3. The relationship between genetic susceptibility and functional digestive disorders Certain genetic factors make some people susceptible to functional digestive disorders. Genetic factors can affect diseases through various pathways. Although there are some studies on the pathogenesis of genetic factors and functional gastrointestinal diseases, most of the studies are related to the pathogenesis of IBS. There are few reports on the relationship between genetic factors and functional digestive disorders.
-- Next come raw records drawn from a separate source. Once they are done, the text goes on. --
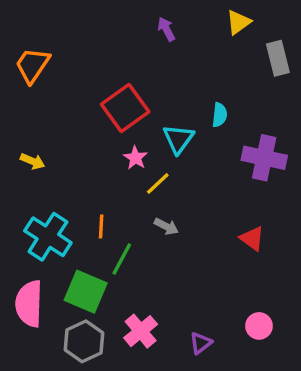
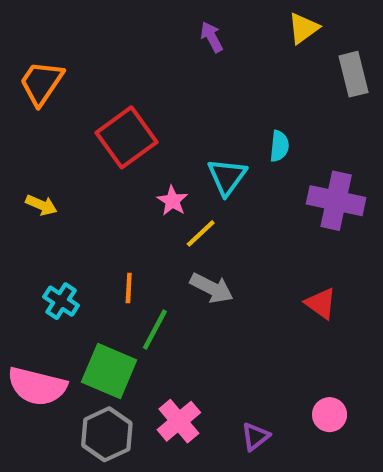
red square: (125, 108) -> (127, 137), moved
gray arrow: (166, 226) -> (212, 288), size x1.4
cyan cross: (48, 237) -> (61, 301), size x0.6
pink semicircle: (29, 304) -> (37, 386), turned -78

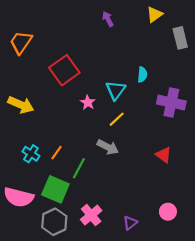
yellow arrow: (41, 205) -> (21, 105), size x1.6
yellow line: (201, 233) -> (117, 119), moved
orange line: (129, 288) -> (57, 153), moved, turned 32

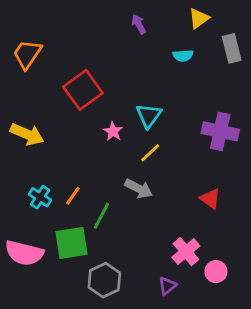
cyan semicircle: (142, 75) -> (183, 56), moved, turned 80
green square: (55, 189) -> (71, 243), turned -32
pink cross: (91, 215) -> (186, 252), moved
gray hexagon: (54, 222) -> (104, 280), moved

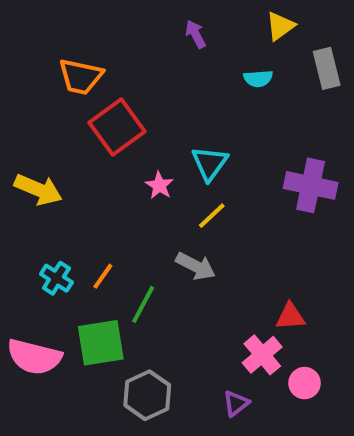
orange trapezoid: (27, 54) -> (81, 77), moved, turned -112
red triangle: (210, 199) -> (290, 317), moved, turned -40

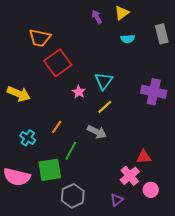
yellow triangle: (280, 26) -> (122, 13), moved
orange line: (103, 276) -> (57, 127), moved

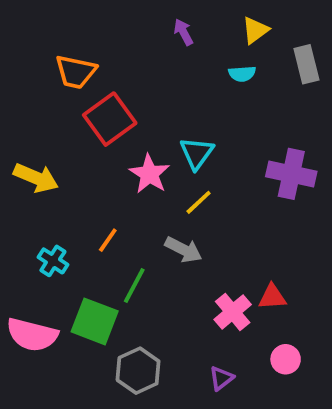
yellow triangle: (122, 13) -> (255, 30), moved
pink star: (79, 92) -> (149, 174), size x1.5
green square: (50, 170) -> (95, 321), turned 30
pink cross: (130, 176) -> (233, 312), moved

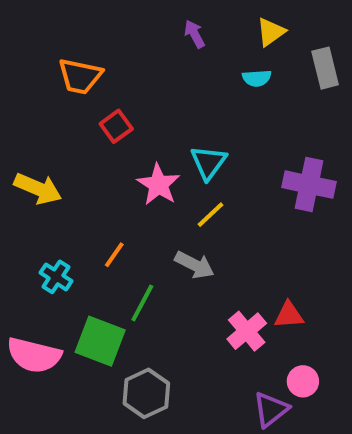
red square: (110, 119) -> (116, 126), size x0.6
purple triangle: (221, 378) -> (271, 409), moved, size x1.4

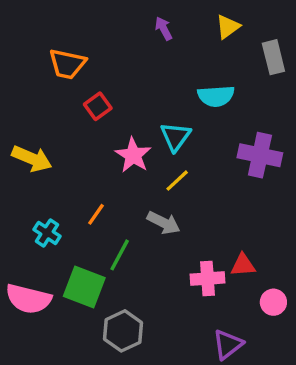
cyan semicircle: (257, 78) -> (216, 96), moved, size x1.5
pink cross: (247, 331) -> (208, 279), turned 36
pink circle: (303, 381) -> (273, 302), moved

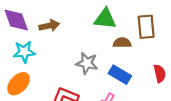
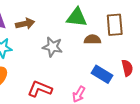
gray star: (87, 63) -> (52, 47), moved
blue rectangle: (120, 75) -> (102, 74), moved

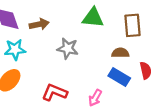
brown semicircle: (93, 39) -> (120, 53), moved

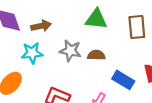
cyan star: (15, 50) -> (32, 53), moved
brown semicircle: (120, 53) -> (96, 55), moved

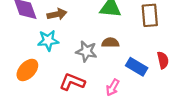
gray star: (70, 51) -> (86, 51), moved

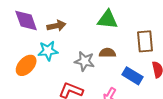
brown rectangle: (150, 15) -> (145, 41), moved
orange ellipse: (27, 70) -> (26, 65), moved

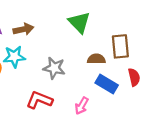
green triangle: (107, 19) -> (79, 22), turned 40
brown semicircle: (107, 53) -> (96, 59), moved

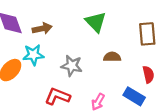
brown rectangle: (120, 46) -> (147, 34), moved
blue rectangle: (107, 84) -> (134, 96), moved

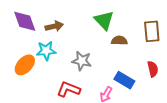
brown semicircle: (112, 57) -> (119, 41), moved
blue rectangle: (134, 96) -> (124, 80), moved

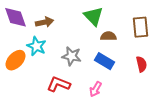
cyan star: (46, 51) -> (37, 46), turned 30
blue rectangle: (124, 80) -> (105, 61), moved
4. The relationship between gastrointestinal hormones and functional peptic ulcer. Many gastrointestinal hormones are related to the pathogenesis of functional peptic ulcer. Current studies have found that cholecystokinin (CCK) and 5-hydroxytryptamine (5-HT) are closely related to the pathogenesis of functional peptic ulcer. CCK inhibits gastric power and gastric emptying, and plays a certain role in the production of symptoms of patients with functional peptic ulcer. 5-HT is a gastrointestinal neurotransmitter widely present in the central nervous system. It has various biological functions and is closely related to the gastrointestinal tract. The exact pathogenesis of functional peptic ulcer is currently unclear. Since the disease seriously affects the quality of life and physical health of patients, researchers need to conduct further research on the basic clinical basis.

Kiwi fruit can eliminate waste in the human body because it contains a lot of dietary fiber and protein, which can break down harmful substances in the body's metabolism. Apples can also promote defecation. Tomatoes can act as a diuretic and promote digestion, so people with indigestion can eat some appropriately. After eating a lot of meat, you can eat hawthorn, the effect is more significant.